Fiber-reinforced polymer composites test specimen design for selected damage mechanisms

Abstract

Fiber-reinforced polymer composites yield a range of microscopic damage mechanisms even under apparently “simple” load cases, e.g. quasi-static uniaxial tensile tests to failure. Even reducing the fiber-reinforced polymer composite to a single fiber embedded in a matrix will produce several different damage types under quasi-static tensile loading. These are fiber breaks and simultaneous fiber–matrix debonding as well as friction between fiber and debonded matrix, and sometimes, additional matrix cracks.
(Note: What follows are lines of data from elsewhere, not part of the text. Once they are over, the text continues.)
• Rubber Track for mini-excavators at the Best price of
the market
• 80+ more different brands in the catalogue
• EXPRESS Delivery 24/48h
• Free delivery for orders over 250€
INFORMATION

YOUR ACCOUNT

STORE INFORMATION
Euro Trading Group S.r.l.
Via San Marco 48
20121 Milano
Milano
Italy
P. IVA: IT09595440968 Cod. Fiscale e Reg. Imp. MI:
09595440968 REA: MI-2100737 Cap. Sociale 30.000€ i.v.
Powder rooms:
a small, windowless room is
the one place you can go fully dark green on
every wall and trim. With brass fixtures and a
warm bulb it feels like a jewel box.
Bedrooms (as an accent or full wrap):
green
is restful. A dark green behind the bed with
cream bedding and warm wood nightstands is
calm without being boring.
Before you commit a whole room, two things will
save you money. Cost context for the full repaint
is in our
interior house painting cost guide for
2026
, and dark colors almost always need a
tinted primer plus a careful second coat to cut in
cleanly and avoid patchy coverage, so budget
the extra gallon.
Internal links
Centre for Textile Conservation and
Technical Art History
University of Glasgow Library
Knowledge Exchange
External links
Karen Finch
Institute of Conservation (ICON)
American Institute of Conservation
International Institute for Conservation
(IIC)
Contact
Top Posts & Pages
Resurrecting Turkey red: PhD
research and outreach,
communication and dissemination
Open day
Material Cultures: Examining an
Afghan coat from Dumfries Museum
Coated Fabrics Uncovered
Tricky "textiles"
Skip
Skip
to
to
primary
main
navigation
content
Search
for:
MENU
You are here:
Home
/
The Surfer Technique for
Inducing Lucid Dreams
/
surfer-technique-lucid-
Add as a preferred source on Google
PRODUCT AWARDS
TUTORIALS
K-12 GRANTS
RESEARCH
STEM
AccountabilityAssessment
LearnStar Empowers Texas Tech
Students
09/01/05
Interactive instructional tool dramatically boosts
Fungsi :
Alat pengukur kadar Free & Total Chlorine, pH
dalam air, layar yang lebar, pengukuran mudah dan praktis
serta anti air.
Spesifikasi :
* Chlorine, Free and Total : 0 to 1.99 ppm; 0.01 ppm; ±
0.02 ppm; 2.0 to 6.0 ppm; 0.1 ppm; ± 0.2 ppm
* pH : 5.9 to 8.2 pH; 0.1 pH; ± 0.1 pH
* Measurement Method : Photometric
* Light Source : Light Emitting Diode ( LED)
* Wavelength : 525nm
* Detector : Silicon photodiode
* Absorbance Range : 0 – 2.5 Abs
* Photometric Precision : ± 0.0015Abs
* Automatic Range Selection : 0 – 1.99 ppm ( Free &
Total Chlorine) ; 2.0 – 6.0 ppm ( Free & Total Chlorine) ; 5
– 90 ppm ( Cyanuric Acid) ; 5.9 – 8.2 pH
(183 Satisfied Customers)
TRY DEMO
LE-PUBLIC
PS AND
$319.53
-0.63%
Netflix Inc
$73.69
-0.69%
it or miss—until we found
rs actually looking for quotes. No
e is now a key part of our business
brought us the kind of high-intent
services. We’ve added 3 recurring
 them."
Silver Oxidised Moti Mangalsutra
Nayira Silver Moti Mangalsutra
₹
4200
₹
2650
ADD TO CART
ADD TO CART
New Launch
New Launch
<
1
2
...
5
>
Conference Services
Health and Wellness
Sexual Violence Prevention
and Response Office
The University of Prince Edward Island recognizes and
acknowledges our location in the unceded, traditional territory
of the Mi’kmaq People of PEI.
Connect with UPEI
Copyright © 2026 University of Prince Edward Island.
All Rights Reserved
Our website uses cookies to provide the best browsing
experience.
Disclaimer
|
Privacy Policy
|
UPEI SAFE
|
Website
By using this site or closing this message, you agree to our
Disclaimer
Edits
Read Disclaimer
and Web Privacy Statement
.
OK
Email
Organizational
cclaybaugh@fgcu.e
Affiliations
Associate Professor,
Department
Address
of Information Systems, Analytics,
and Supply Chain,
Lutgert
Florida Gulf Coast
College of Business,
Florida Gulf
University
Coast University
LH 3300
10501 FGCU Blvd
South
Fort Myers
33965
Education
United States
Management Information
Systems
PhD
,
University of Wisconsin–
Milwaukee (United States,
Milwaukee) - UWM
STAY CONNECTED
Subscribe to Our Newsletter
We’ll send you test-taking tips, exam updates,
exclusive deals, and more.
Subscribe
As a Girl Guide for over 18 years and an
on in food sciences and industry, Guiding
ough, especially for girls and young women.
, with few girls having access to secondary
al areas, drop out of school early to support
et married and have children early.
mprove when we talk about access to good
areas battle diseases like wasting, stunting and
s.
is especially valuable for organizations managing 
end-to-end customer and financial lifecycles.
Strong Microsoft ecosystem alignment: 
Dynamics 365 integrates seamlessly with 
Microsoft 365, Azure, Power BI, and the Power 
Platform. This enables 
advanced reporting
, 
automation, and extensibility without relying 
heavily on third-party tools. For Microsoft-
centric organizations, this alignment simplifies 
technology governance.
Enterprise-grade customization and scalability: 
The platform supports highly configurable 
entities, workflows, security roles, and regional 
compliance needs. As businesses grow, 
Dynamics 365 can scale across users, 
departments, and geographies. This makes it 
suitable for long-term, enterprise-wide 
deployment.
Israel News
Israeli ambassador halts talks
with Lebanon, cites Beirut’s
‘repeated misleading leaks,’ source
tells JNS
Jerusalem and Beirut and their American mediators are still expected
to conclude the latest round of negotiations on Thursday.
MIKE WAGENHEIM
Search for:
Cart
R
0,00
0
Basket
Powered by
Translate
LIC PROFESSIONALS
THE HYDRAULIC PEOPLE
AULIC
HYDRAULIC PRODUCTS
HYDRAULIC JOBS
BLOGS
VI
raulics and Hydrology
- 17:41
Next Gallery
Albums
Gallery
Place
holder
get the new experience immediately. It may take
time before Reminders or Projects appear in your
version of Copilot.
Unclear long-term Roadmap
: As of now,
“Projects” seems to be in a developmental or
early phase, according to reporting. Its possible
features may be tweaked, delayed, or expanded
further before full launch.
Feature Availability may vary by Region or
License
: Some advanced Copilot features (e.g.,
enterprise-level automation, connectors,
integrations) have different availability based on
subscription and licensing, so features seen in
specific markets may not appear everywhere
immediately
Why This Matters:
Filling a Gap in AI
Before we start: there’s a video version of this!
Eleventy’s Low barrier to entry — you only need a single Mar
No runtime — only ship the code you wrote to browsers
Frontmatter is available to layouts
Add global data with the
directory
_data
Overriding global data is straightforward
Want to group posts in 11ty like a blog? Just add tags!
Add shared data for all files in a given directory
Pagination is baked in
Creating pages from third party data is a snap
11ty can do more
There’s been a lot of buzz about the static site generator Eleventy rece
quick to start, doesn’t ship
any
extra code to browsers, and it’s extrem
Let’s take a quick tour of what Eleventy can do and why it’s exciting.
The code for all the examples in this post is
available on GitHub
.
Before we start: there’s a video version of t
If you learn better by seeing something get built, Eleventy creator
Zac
Acoustic emission monitoring of mechanical load tests on material specimens or components is often used to identify the occurrence of damage and attempts at locating the source and identifying the damage mechanism or type in a wide range of materials. The complex damage behavior of fiber-reinforced polymer composites poses a challenge in that respect. Therefore, various approaches (e.g. pattern recognition or neural networks) have been developed to identify the different microscopic damage mechanisms from acoustic emission signals obtained from various load tests. For improved understanding of the damage mechanisms in fiber-reinforced polymer composites as well as for validating the procedures for identifying the types of mechanisms, fiber-reinforced polymer specimens showing a “single dominant damage mechanism”, i.e. occurring in significantly larger number than all others, at least in certain stages of damage accumulation or in localized volume elements, can be designed. The contribution discusses and classifies selected examples of single dominant damage mechanism for fiber-reinforced polymer composites and their application.